Чиун развернул свиток, и Смит узнал копию последнего подписанного между ними контракта. Эта была на специальной рисовой бумаге с золотым обрезом, которая сама по себе стоила сотни долларов. Еще одна никчемная трата.
– А, вот, – нашел то, что искал, Чиун. – Отвертка.
– Прошу прощения?
– Это юридический термин. Отвертка. Разве вы никогда не слышали? Они есть в большинстве контрактов.

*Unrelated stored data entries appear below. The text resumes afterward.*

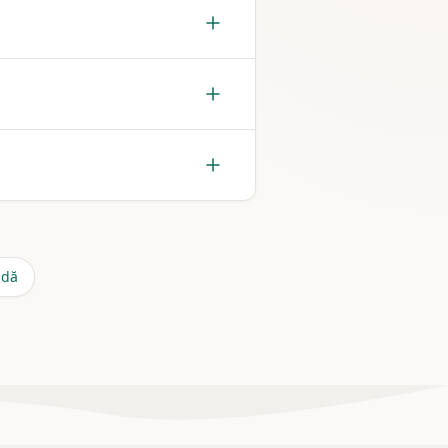
litatea site-ului sursă contează.
cole SEO pentru subiecte largi și
o
poți comanda publicare în
dă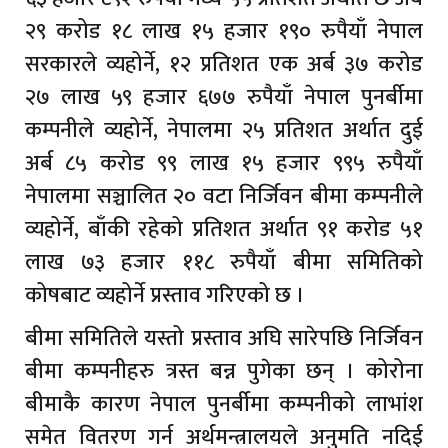
२९ करोड १८ लाख १५ हजार १९० रुपैयाँ नेपाल
सरकारले व्यहोर्ने, १२ प्रतिशत एक अर्ब ३७ करोड
२७ लाख ५९ हजार ६७७ रुपैयाँ नेपाल पुनर्बीमा
कम्पनीले व्यहोर्ने, नेपालमा २५ प्रतिशत अर्थात दुई
अर्ब ८५ करोड ९९ लाख १५ हजार ९९५ रुपैयाँ
नेपालमा सञ्चालित २० वटा निर्जिवन बीमा कम्पनीले
व्यहोर्ने, बाँकी रहेको प्रतिशत अर्थात ९१ करोड ५१
लाख ७३ हजार ११८ रुपैयाँ बीमा समितिको
कोषबाट व्यहोर्ने प्रस्ताव गरिएको छ ।
बीमा समितिले यस्तो प्रस्ताव अघि सारेपछि निर्जिवन
बीमा कम्पनीहरु त्रस्त बन्न पुगेका छन् । कोरोना
बीमाकै कारण नेपाल पुनर्बीमा कम्पनीको लाभांश
समेत वितरण गर्न अर्थमन्त्रालयले अनुमति नदिई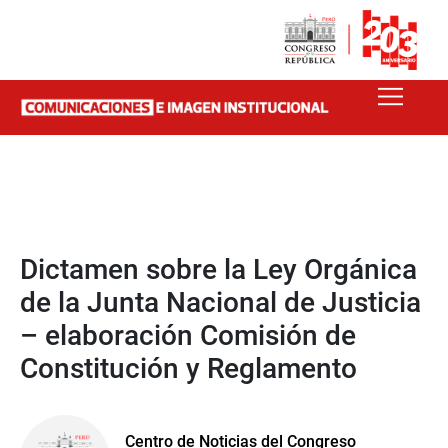
Dictamen sobre la Ley Orgánica
de la Junta Nacional de Justicia
– elaboración Comisión de
Constitución y Reglamento
Centro de Noticias del Congreso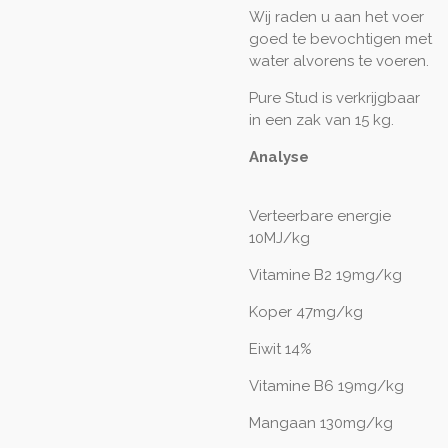
Wij raden u aan het voer
goed te bevochtigen met
water alvorens te voeren.
Pure Stud is verkrijgbaar
in een zak van 15 kg.
Analyse
Verteerbare energie
10MJ/kg
Vitamine B2 19mg/kg
Koper 47mg/kg
Eiwit 14%
Vitamine B6 19mg/kg
Mangaan 130mg/kg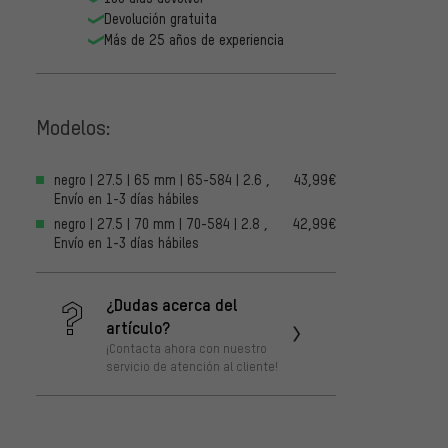
Devolución gratuita
Más de 25 años de experiencia
Modelos:
negro | 27.5 | 65 mm | 65-584 | 2.6 ,
43,99€
Envío en 1-3 días hábiles
negro | 27.5 | 70 mm | 70-584 | 2.8 ,
42,99€
Envío en 1-3 días hábiles
¿Dudas acerca del
artículo?
¡Contacta ahora con nuestro
servicio de atención al cliente!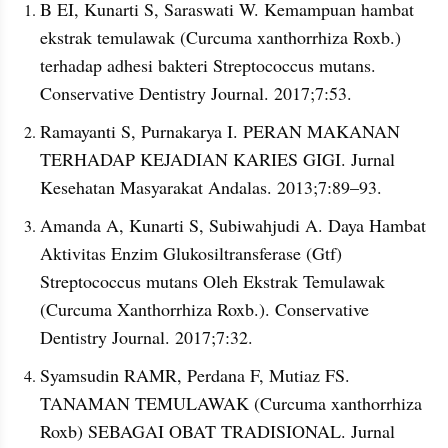
B EI, Kunarti S, Saraswati W. Kemampuan hambat 
ekstrak temulawak (Curcuma xanthorrhiza Roxb.) 
terhadap adhesi bakteri Streptococcus mutans. 
Conservative Dentistry Journal. 2017;7:53.
Ramayanti S, Purnakarya I. PERAN MAKANAN 
TERHADAP KEJADIAN KARIES GIGI. Jurnal 
Kesehatan Masyarakat Andalas. 2013;7:89–93.
Amanda A, Kunarti S, Subiwahjudi A. Daya Hambat 
Aktivitas Enzim Glukosiltransferase (Gtf) 
Streptococcus mutans Oleh Ekstrak Temulawak 
(Curcuma Xanthorrhiza Roxb.). Conservative 
Dentistry Journal. 2017;7:32.
Syamsudin RAMR, Perdana F, Mutiaz FS. 
TANAMAN TEMULAWAK (Curcuma xanthorrhiza 
Roxb) SEBAGAI OBAT TRADISIONAL. Jurnal 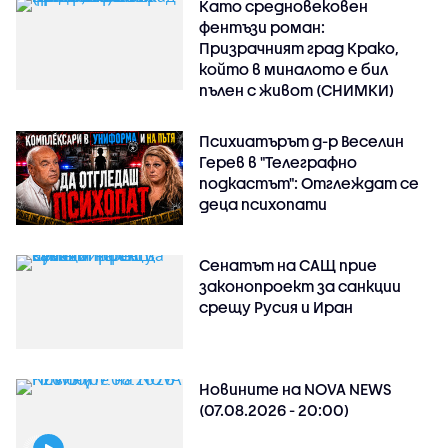
Като средновековен
фентъзи роман:
Призрачният град Крако,
който в миналото е бил
пълен с живот (СНИМКИ)
Психиатърът д-р Веселин
Герев в "Телеграфно
подкастът": Отглеждат се
деца психопати
Сенатът на САЩ прие
законопроект за санкции
срещу Русия и Иран
Новините на NOVA NEWS
(07.08.2026 - 20:00)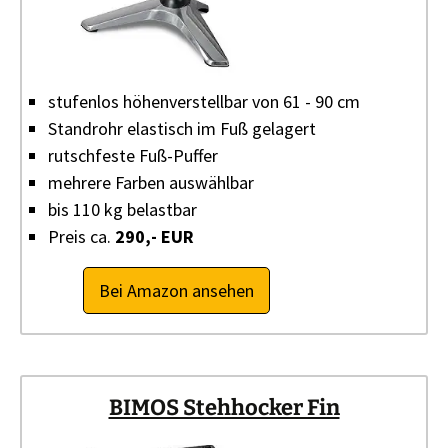
stufenlos höhenverstellbar von 61 - 90 cm
Standrohr elastisch im Fuß gelagert
rutschfeste Fuß-Puffer
mehrere Farben auswählbar
bis 110 kg belastbar
Preis ca.
290,- EUR
Bei Amazon ansehen
BIMOS Stehhocker Fin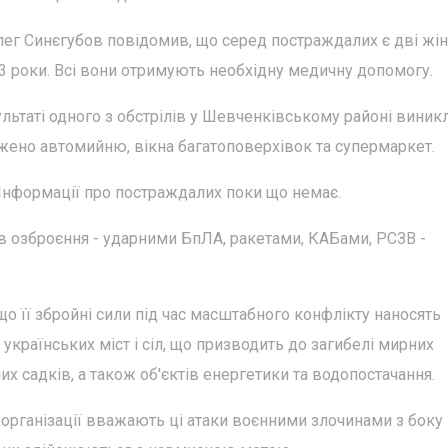
Олег Синєгубов повідомив, що серед постраждалих є дві жін
у 33 роки. Всі вони отримують необхідну медичну допомогу.
ультаті одного з обстрілів у Шевченківському районі виник
жено автомийню, вікна багатоповерхівок та супермаркет.
 Інформації про постраждалих поки що немає.
дів озброєння - ударними БпЛА, ракетами, КАБами, РСЗВ -
що її збройні сили під час масштабного конфлікту наносять
 українських міст і сіл, що призводить до загибелі мирних
их садків, а також об'єктів енергетики та водопостачання.
і організації вважають ці атаки воєнними злочинами з боку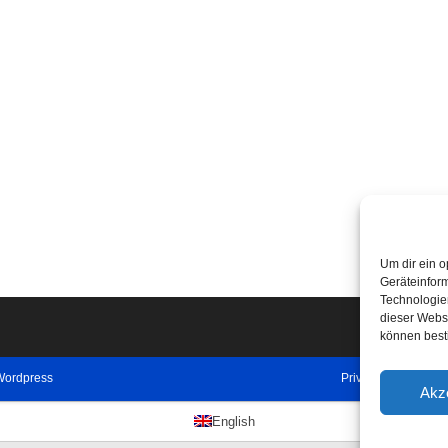
Um dir ein o
Geräteinfor
Technologien
dieser Websi
können best
Wordpress
Privacy Policy
Imp
Akz
English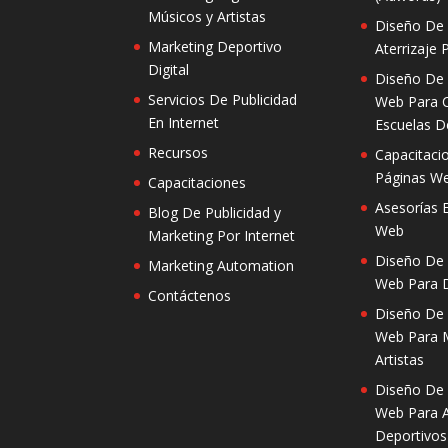
Músicos y Artistas
Diseño De
Marketing Deportivo
Aterrizaje 
Digital
Diseño De
Servicios De Publicidad
Web Para 
En Internet
Escuelas D
Recursos
Capacitaci
Páginas W
Capacitaciones
Asesorías 
Blog De Publicidad y
Web
Marketing Por Internet
Diseño De
Marketing Automation
Web Para D
Contáctenos
Diseño De
Web Para 
Artistas
Diseño De
Web Para 
Deportivos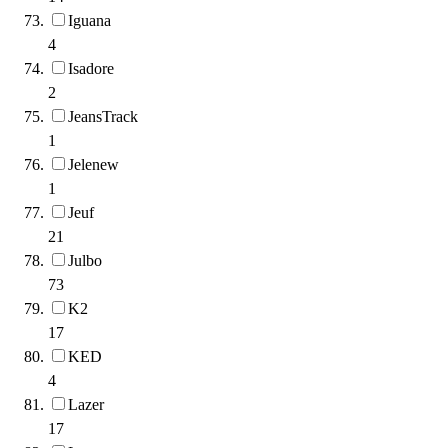
Iguana
4
Isadore
2
JeansTrack
1
Jelenew
1
Jeuf
21
Julbo
73
K2
17
KED
4
Lazer
17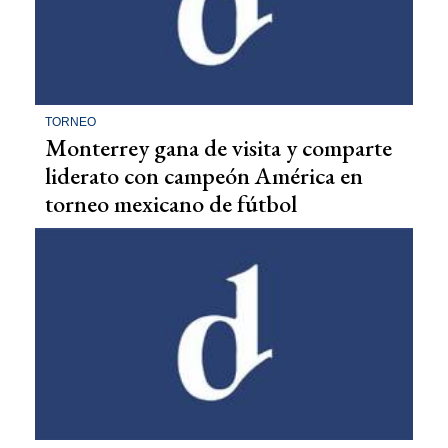
TORNEO
Monterrey gana de visita y comparte
liderato con campeón América en
torneo mexicano de fútbol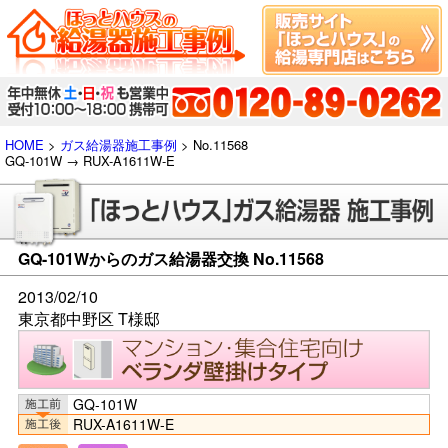
HOME
>
ガス給湯器施工事例
> No.11568
GQ-101W → RUX-A1611W-E
GQ-101Wからのガス給湯器交換 No.11568
2013/02/10
東京都中野区 T様邸
GQ-101W
RUX-A1611W-E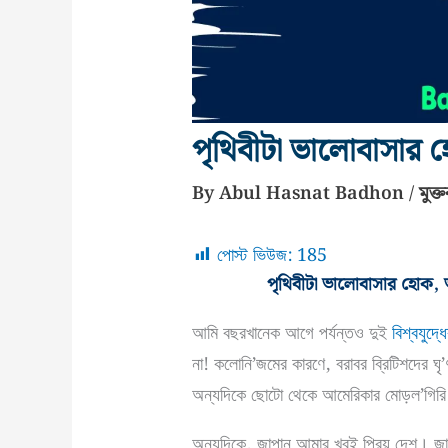
পৃথিবীটা ভালোবাসার
By
Abul Hasnat Badhon
/
মুক্
পোস্ট ভিউজ:
185
পৃথিবীটা ভালোবাসার হোক,
আমি বছরখানেক আগে পর্যন্তও দুই
বিশ্বযুদ্
না! কলোনি’জমের কারণে, বরাবর ব্রিটিশদের ঘৃ
অন্যদিকে ছোটো থেকে আমেরিকার মোড়ল’গিরি 
অন্যদিকে, জাপান আমার খুবই প্রিয় দেশ। 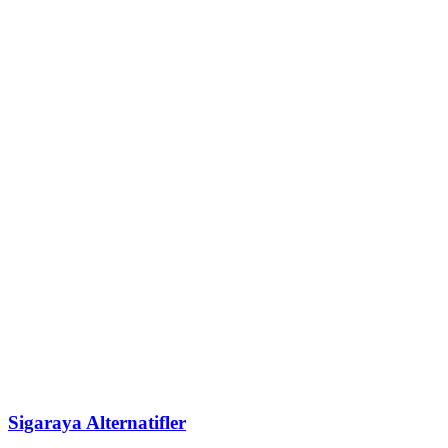
Tarihsel
Bir
Bakış
Sigaraya Alternatifler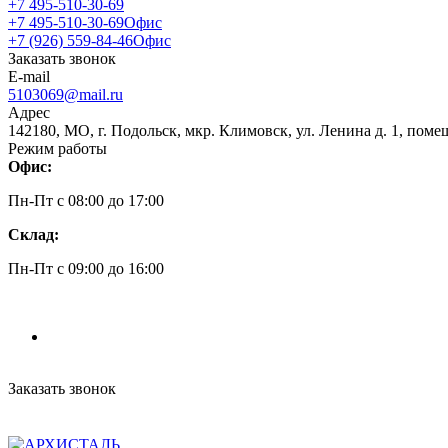
+7 495-510-30-69
+7 495-510-30-69
Офис
+7 (926) 559-84-46
Офис
Заказать звонок
E-mail
5103069@mail.ru
Адрес
142180, МО, г. Подольск, мкр. Климовск, ул. Ленина д. 1, поме
Режим работы
Офис:
Пн-Пт c 08:00 до 17:00
Склад:
Пн-Пт c 09:00 до 16:00
Заказать звонок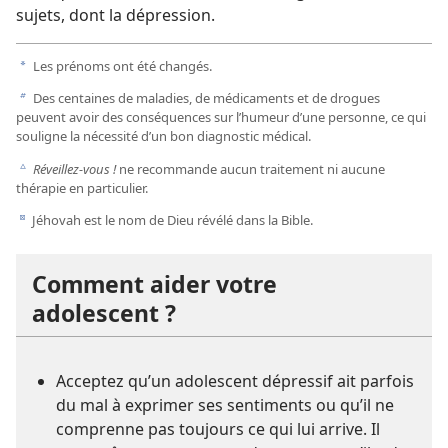
sujets, dont la dépression.
Les prénoms ont été changés.
a
Des centaines de maladies, de médicaments et de drogues
b
peuvent avoir des conséquences sur l’humeur d’une personne, ce qui
souligne la nécessité d’un bon diagnostic médical.
Réveillez-vous !
ne recommande aucun traitement ni aucune
c
thérapie en particulier.
Jéhovah est le nom de Dieu révélé dans la Bible.
d
Comment aider votre
adolescent ?
Acceptez qu’un adolescent dépressif ait parfois
du mal à exprimer ses sentiments ou qu’il ne
comprenne pas toujours ce qui lui arrive. Il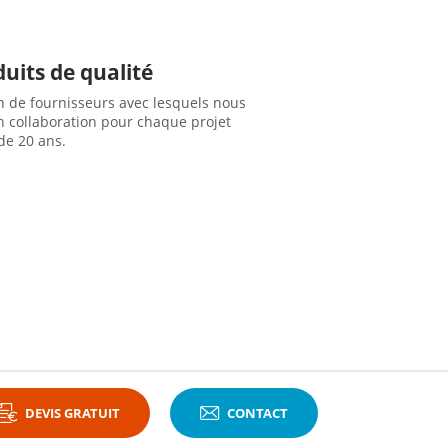
uits de qualité
n de fournisseurs avec lesquels nous
en collaboration pour chaque projet
de 20 ans.
DEVIS GRATUIT
CONTACT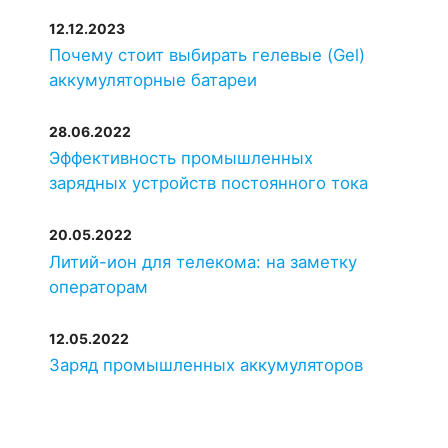
12.12.2023
Почему стоит выбирать гелевые (Gel)
аккумуляторные батареи
28.06.2022
Эффективность промышленных
зарядных устройств постоянного тока
20.05.2022
Литий-ион для телекома: на заметку
операторам
12.05.2022
Заряд промышленных аккумуляторов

– Вы хотите сказать – увертка. Однако наш контракт имеет жесткие условия соглашения. В нем нет уверток.
– Как говорят в моей деревне: «Никогда не поправляй императора. За исключением случаев, когда он ошибается». Сейчас как раз такой случай, Великий владыка. Отвертка имеется в пункте касательно обучения белого человека искусству Синанджу.
– Насколько я помню, за это вы запросили отдельную плату.
– Крохи, всего лишь крохи за то, что полагал великим позором и непереносимым стыдом. Однако, как выяснилось, я совершил ошибку.
– Какого рода? – осведомился Смит, предчувствуя, что, как всегда, ошибка Чиуна выльется ему в круглую сумму.
– Я обучал совсем не белого! – со счастливой улыбкой сообщил Чиун.
Смит нахмурился.
– Что вы имеете в виду? Разумеется, Римо – белый. Не могу отрицать, достоверно, кто были его родители, мы не знаем. Однако достаточно лишь взглянуть на него, чтобы понять, что он белый.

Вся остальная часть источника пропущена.